Arc-bouté autour de son « âge d’équilibre », le futur système de retraite par points est pensé pour faire travailler les Français plus longtemps, faute de quoi leur pension baissera drastiquement. Analyse du texte de loi avec l’économiste Michaël Zemmour.

Le projet de loi ordinaire de 141 pages et le projet de loi organique composant la réforme des retraites ont été rendus publics par la CGT le 10 janvier. Ils sont tendus vers une règle d’or budgétaire et portent plusieurs mécanismes qui risquent de provoquer une baisse des pensions, analyse Michaël Zemmour. Le report de l’âge pivot, provisoire et conditionné, qu’Édouard Philippe a annoncé le 11 janvier, n’est pas de nature à modifier la logique régressive de ce projet de réforme.

Que retenez-vous de la lecture des deux textes de loi de la réforme des retraites ?

Michaël Zemmour : La mesure la plus importante de ce double projet de loi est la « règle d’or », consignée dans l’article 1 du projet de loi organique.

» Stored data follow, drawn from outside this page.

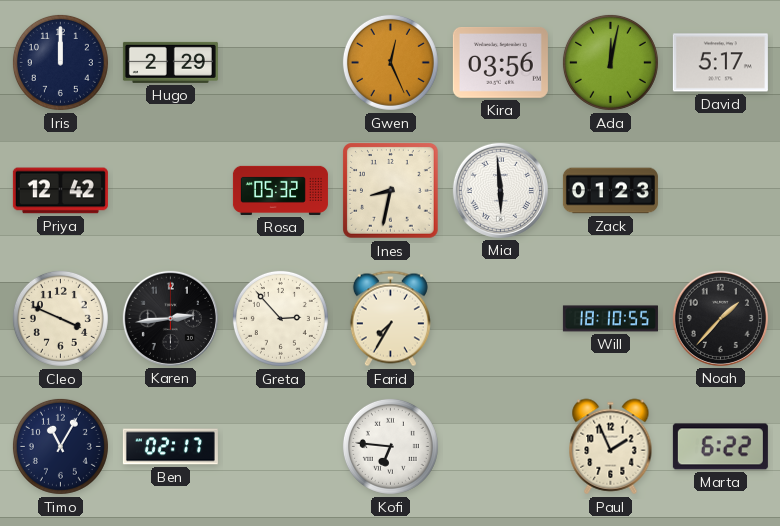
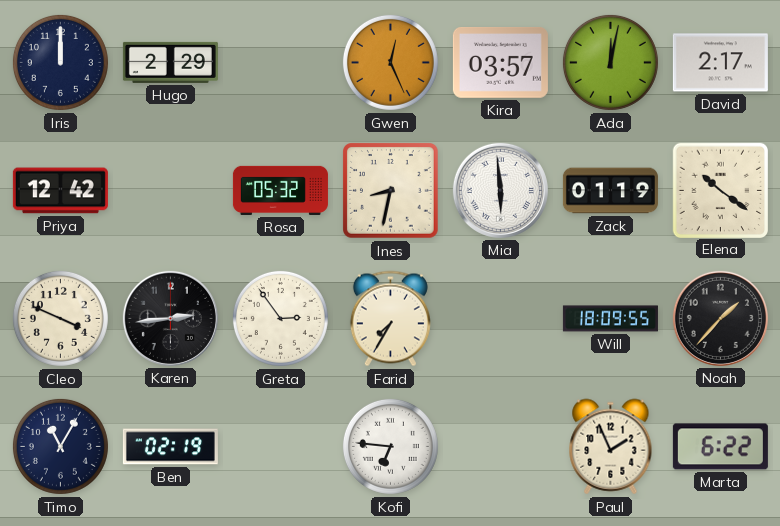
Kira: 03:56 -> 03:57
David: 5:17 -> 2:17
Zack: 01:23 -> 01:19
Elena: none -> 10:21
Greta: 2:53 -> 2:54
Will: 18:10 -> 18:09
Ben: 02:17 -> 02:19
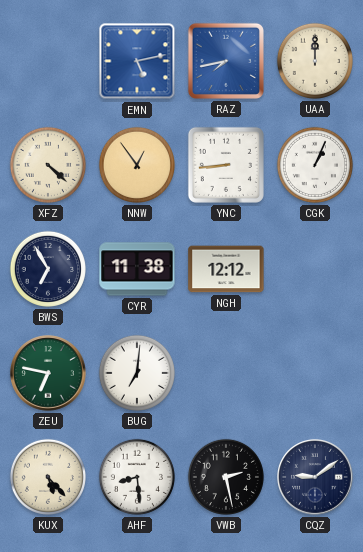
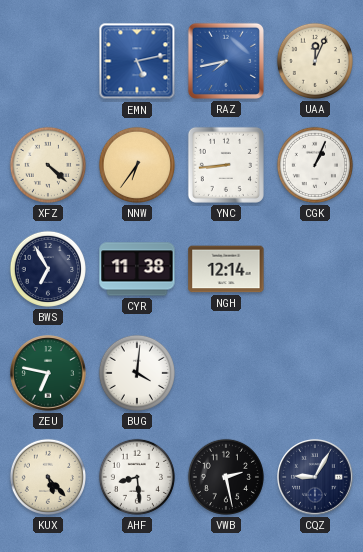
UAA: 12:00 -> 12:04
NNW: 12:54 -> 6:36
NGH: 12:12 -> 12:14
BUG: 7:01 -> 4:01
CQZ: 9:09 -> 9:05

Elle dit que le système n’a pas le droit d’être en déséquilibre sur une période de cinq ans en moyenne. Cette règle d’or, conjuguée au fait qu’on refuse toute augmentation de cotisation et qu’on a fait naître un déséquilibre dans le système, constitue un verrou. Des économies seront faites sur les pensions. Nous passons d’un système à « rendement défini », c’est-à-dire un système où le niveau de pension est garanti, à un système à « cotisation définie », où l’absence de déficit est gravée dans le marbre.

Les esprits se sont beaucoup concentrés sur l’âge pivot, également appelé « âge d’équilibre ». De quoi s’agit-il ?

Nous parlons en réalité de deux âges pivots, qui sont liés, mais un peu différents. Le premier est le moyen qui était proposé par le Premier ministre – et qui l’est toujours – pour faire baisser les pensions des personnes qui ne seront pas concernées par le système par points (celles nées entre 1960 et 1975). Le gouvernement veut faire 12 milliards d’euros d’économie sur cette génération, qui représente à peu près 4 millions de personnes. Ça fait des baisses de pension importantes. On garde le critère de durée de cotisation qui existe aujourd’hui – il faut avoir cotisé quarante-deux années –, mais on y ajoute un critère d’âge – partir à 64 ans. On choisit le plus défavorable des deux critères pour calculer la décote.